* [GOAL OF THE EXERCISE]: Restate word for word the section of the entries that opens at the line containing "недвижимости наполняются вручную" and closes at the line containing "养相互尊重和信任的团队文化，共同为用户价值和产品成功负责", both lines kept, pictures dropped.

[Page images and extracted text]
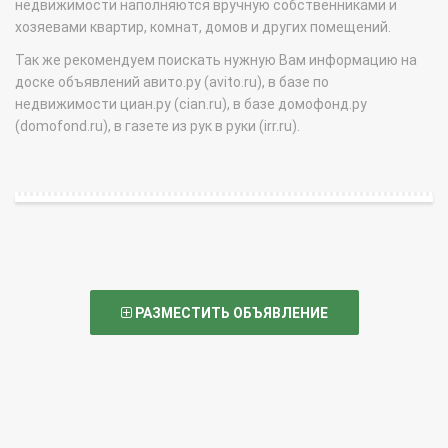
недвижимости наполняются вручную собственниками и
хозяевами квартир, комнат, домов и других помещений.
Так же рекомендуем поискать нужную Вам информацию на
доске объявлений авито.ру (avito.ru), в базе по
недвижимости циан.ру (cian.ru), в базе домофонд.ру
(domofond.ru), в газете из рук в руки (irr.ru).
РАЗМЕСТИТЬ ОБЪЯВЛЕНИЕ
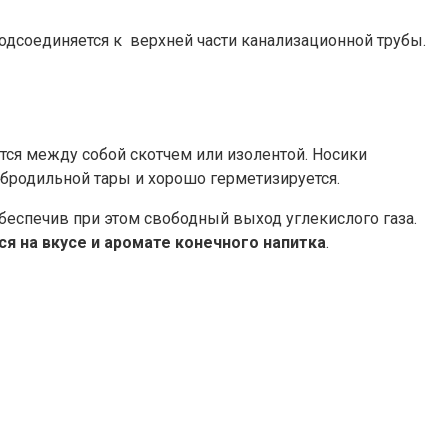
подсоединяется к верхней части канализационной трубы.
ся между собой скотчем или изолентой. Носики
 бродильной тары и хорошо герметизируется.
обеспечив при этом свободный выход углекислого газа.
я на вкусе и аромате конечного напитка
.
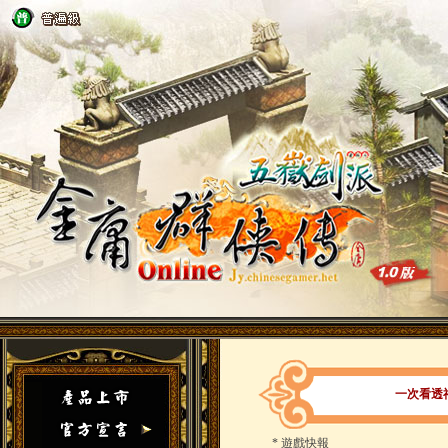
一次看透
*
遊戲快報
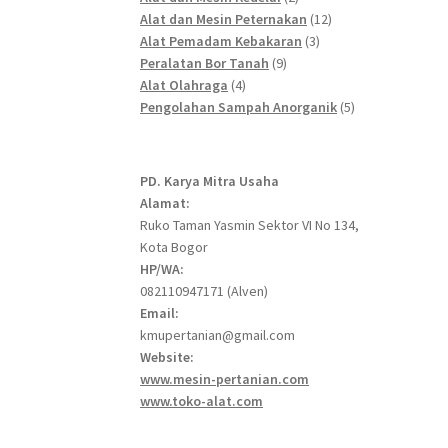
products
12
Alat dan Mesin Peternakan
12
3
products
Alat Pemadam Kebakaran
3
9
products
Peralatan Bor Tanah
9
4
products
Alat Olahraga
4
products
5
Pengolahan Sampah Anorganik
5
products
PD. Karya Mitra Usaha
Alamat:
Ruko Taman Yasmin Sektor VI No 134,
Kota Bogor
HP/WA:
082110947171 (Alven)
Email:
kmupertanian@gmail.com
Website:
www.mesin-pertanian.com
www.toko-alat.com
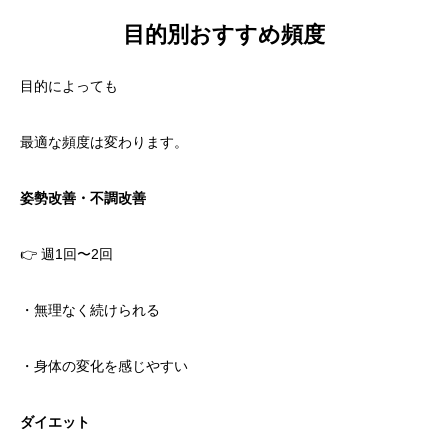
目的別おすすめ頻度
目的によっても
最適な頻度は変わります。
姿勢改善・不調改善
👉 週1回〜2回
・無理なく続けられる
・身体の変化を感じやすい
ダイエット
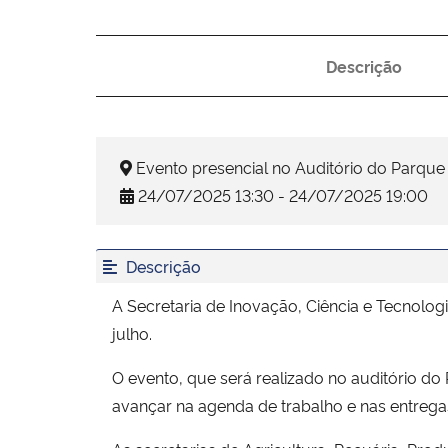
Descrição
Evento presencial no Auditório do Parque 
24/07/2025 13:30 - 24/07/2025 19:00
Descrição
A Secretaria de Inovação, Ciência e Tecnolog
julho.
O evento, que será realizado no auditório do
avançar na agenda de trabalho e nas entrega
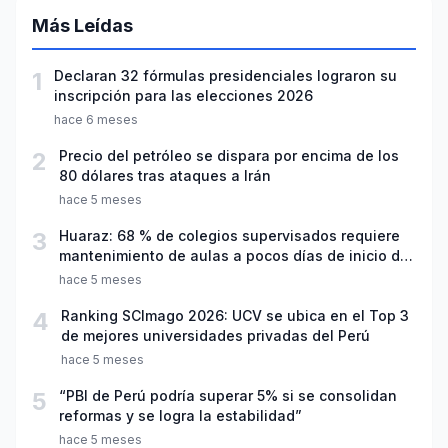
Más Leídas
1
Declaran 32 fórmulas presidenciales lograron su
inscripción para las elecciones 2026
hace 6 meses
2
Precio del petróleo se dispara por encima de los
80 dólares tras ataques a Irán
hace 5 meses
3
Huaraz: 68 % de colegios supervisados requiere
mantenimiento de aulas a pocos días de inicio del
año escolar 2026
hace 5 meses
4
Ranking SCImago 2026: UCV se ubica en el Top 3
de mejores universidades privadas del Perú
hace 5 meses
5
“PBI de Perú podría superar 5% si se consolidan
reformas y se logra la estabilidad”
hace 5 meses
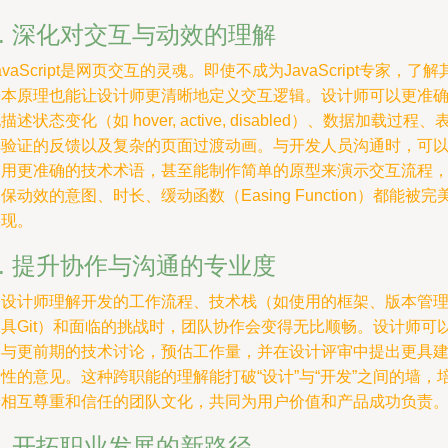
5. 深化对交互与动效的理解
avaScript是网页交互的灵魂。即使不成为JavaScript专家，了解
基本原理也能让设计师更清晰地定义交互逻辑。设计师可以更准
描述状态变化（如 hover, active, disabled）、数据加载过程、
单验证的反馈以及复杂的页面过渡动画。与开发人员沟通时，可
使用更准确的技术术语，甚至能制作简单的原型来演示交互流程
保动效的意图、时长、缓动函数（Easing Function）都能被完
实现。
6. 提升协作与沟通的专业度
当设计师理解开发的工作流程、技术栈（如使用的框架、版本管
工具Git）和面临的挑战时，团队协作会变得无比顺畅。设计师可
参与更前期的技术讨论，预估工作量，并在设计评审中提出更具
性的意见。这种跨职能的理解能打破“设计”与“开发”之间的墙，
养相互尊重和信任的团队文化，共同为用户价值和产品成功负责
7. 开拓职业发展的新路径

* * *

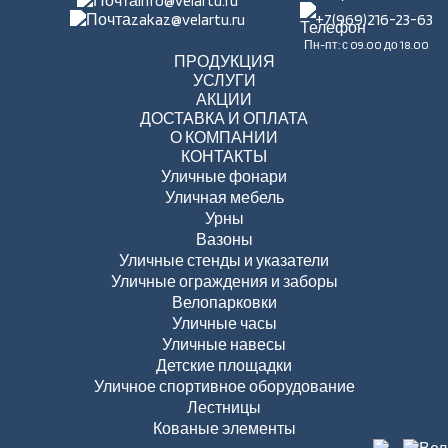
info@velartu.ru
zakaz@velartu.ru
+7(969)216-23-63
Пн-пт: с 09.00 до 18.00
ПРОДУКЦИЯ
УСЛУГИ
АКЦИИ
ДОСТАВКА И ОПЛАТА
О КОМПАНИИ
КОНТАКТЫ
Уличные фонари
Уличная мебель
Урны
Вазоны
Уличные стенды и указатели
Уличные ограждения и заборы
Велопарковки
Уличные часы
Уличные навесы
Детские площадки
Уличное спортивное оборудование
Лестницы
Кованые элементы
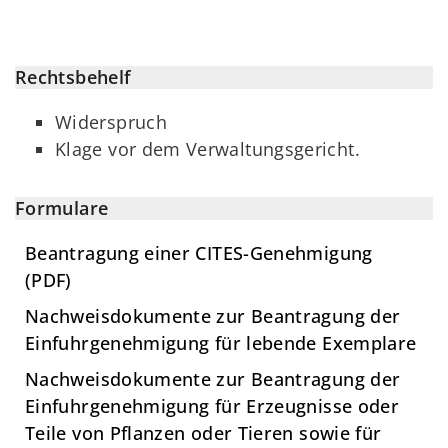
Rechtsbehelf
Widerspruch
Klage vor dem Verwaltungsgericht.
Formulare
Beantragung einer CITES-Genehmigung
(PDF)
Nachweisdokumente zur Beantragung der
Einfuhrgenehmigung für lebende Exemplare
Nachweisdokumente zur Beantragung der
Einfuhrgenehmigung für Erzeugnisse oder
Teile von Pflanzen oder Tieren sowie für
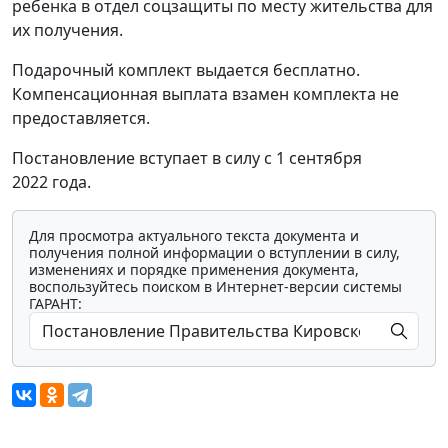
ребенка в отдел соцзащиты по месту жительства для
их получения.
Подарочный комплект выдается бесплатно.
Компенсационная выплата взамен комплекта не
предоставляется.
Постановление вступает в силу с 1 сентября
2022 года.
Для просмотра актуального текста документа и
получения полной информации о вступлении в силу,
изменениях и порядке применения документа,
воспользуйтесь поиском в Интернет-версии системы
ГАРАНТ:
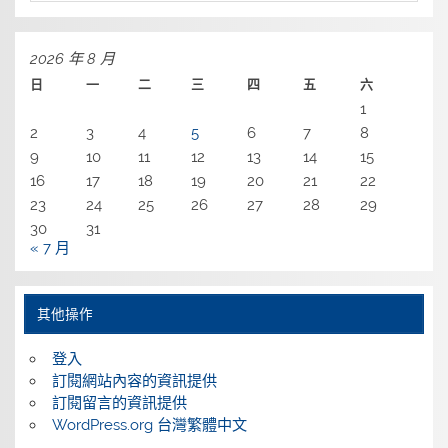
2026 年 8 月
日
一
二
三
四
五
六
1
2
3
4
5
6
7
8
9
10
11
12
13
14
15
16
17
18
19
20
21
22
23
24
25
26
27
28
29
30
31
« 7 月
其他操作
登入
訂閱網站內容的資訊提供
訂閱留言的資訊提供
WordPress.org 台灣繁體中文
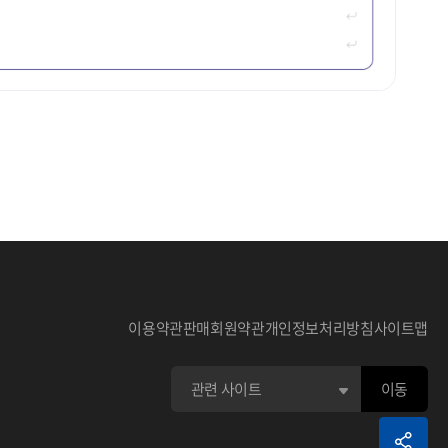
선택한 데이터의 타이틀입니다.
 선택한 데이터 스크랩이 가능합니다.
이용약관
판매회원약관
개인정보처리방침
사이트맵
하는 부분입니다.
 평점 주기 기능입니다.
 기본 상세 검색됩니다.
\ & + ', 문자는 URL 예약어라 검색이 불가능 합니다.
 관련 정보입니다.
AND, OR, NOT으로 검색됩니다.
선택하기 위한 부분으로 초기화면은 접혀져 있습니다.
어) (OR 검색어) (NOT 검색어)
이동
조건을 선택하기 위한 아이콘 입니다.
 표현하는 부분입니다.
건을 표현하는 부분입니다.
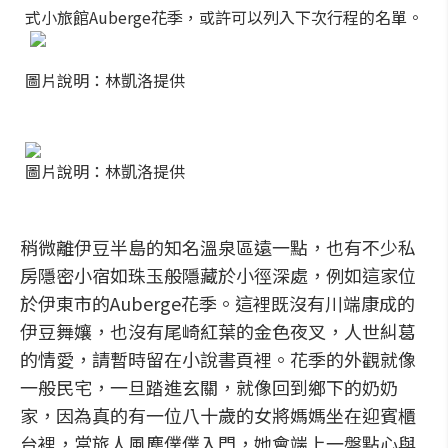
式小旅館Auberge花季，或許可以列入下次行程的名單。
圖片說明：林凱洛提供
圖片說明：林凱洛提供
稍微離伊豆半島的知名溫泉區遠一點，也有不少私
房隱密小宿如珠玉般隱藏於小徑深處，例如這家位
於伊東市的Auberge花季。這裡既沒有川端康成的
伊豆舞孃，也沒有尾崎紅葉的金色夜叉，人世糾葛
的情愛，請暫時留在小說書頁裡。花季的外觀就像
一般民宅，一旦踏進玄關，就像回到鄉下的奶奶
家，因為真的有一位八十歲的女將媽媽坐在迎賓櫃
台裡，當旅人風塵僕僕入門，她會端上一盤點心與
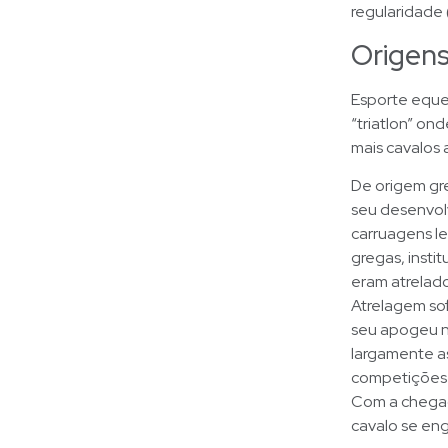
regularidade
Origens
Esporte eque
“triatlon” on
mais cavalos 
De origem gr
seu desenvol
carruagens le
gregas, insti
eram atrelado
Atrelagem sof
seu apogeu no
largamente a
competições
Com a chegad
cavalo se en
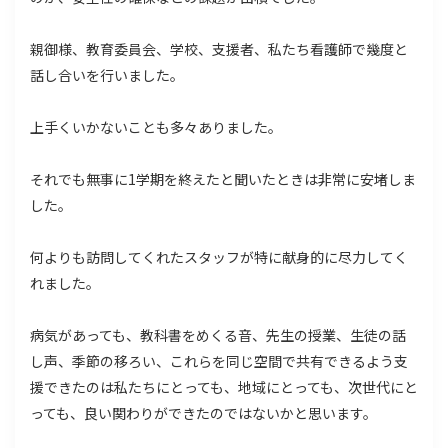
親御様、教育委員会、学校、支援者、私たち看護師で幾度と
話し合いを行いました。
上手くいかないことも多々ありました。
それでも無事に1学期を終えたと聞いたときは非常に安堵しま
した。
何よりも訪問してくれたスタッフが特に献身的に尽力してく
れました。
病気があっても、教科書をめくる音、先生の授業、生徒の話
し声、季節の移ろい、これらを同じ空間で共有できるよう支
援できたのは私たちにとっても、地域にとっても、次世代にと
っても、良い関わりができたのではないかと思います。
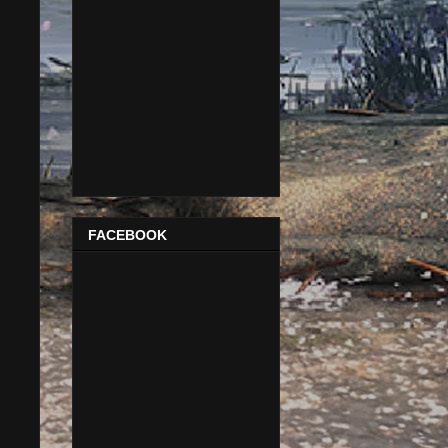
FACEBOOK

...

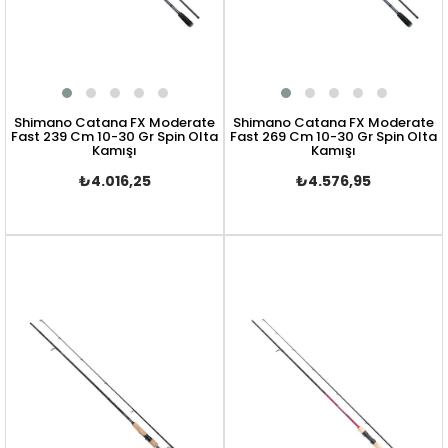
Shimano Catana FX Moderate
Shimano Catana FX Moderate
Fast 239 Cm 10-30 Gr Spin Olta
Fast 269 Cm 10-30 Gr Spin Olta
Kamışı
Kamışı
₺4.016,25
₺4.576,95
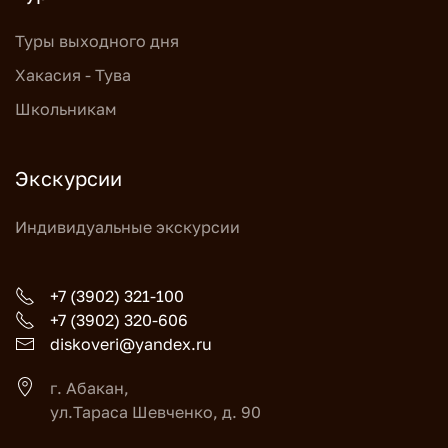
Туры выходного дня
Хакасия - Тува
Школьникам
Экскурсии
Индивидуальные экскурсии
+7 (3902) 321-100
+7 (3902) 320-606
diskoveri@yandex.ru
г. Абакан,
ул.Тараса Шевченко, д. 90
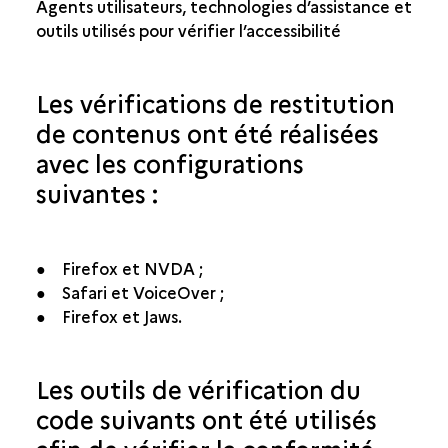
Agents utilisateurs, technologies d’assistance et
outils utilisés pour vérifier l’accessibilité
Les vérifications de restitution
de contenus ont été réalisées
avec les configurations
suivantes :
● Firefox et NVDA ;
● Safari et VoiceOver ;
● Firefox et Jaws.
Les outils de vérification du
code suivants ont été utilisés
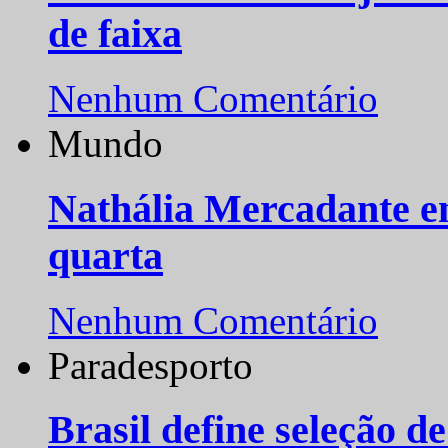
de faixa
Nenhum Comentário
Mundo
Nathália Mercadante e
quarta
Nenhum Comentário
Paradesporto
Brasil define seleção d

* [RESULT FOR THIS TASK]:
недвижимости наполняются вручную собственниками и
хозяевами квартир, комнат, домов и других помещений.
Так же рекомендуем поискать нужную Вам информацию на
доске объявлений авито.ру (avito.ru), в базе по
недвижимости циан.ру (cian.ru), в базе домофонд.ру
(domofond.ru), в газете из рук в руки (irr.ru).
РАЗМЕСТИТЬ ОБЪЯВЛЕНИЕ
подсоединяется к верхней части канализационной трубы.
ся между собой скотчем или изолентой. Носики
 бродильной тары и хорошо герметизируется.
обеспечив при этом свободный выход углекислого газа.
я на вкусе и аромате конечного напитка
.
一次看透
*
遊戲快報
products
12
Alat dan Mesin Peternakan
12
3
products
Alat Pemadam Kebakaran
3
9
products
Peralatan Bor Tanah
9
4
products
Alat Olahraga
4
products
5
Pengolahan Sampah Anorganik
5
products
PD. Karya Mitra Usaha
Alamat:
Ruko Taman Yasmin Sektor VI No 134,
Kota Bogor
HP/WA:
082110947171 (Alven)
Email:
kmupertanian@gmail.com
Website:
www.mesin-pertanian.com
www.toko-alat.com
目的別おすすめ頻度
目的によっても
最適な頻度は変わります。
姿勢改善・不調改善
👉 週1回〜2回
・無理なく続けられる
・身体の変化を感じやすい
ダイエット
Descrição
Evento presencial no Auditório do Parque 
24/07/2025 13:30 - 24/07/2025 19:00
Descrição
A Secretaria de Inovação, Ciência e Tecnolog
julho.
O evento, que será realizado no auditório do
avançar na agenda de trabalho e nas entrega
Más Leídas
1
Declaran 32 fórmulas presidenciales lograron su
inscripción para las elecciones 2026
hace 6 meses
2
Precio del petróleo se dispara por encima de los
80 dólares tras ataques a Irán
hace 5 meses
3
Huaraz: 68 % de colegios supervisados requiere
mantenimiento de aulas a pocos días de inicio del
año escolar 2026
hace 5 meses
4
Ranking SCImago 2026: UCV se ubica en el Top 3
de mejores universidades privadas del Perú
hace 5 meses
5
“PBI de Perú podría superar 5% si se consolidan
reformas y se logra la estabilidad”
hace 5 meses
5. 深化对交互与动效的理解
avaScript是网页交互的灵魂。即使不成为JavaScript专家，了解
基本原理也能让设计师更清晰地定义交互逻辑。设计师可以更准
描述状态变化（如 hover, active, disabled）、数据加载过程、
单验证的反馈以及复杂的页面过渡动画。与开发人员沟通时，可
使用更准确的技术术语，甚至能制作简单的原型来演示交互流程
保动效的意图、时长、缓动函数（Easing Function）都能被完
实现。
6. 提升协作与沟通的专业度
当设计师理解开发的工作流程、技术栈（如使用的框架、版本管
工具Git）和面临的挑战时，团队协作会变得无比顺畅。设计师可
参与更前期的技术讨论，预估工作量，并在设计评审中提出更具
性的意见。这种跨职能的理解能打破“设计”与“开发”之间的墙，
养相互尊重和信任的团队文化，共同为用户价值和产品成功负责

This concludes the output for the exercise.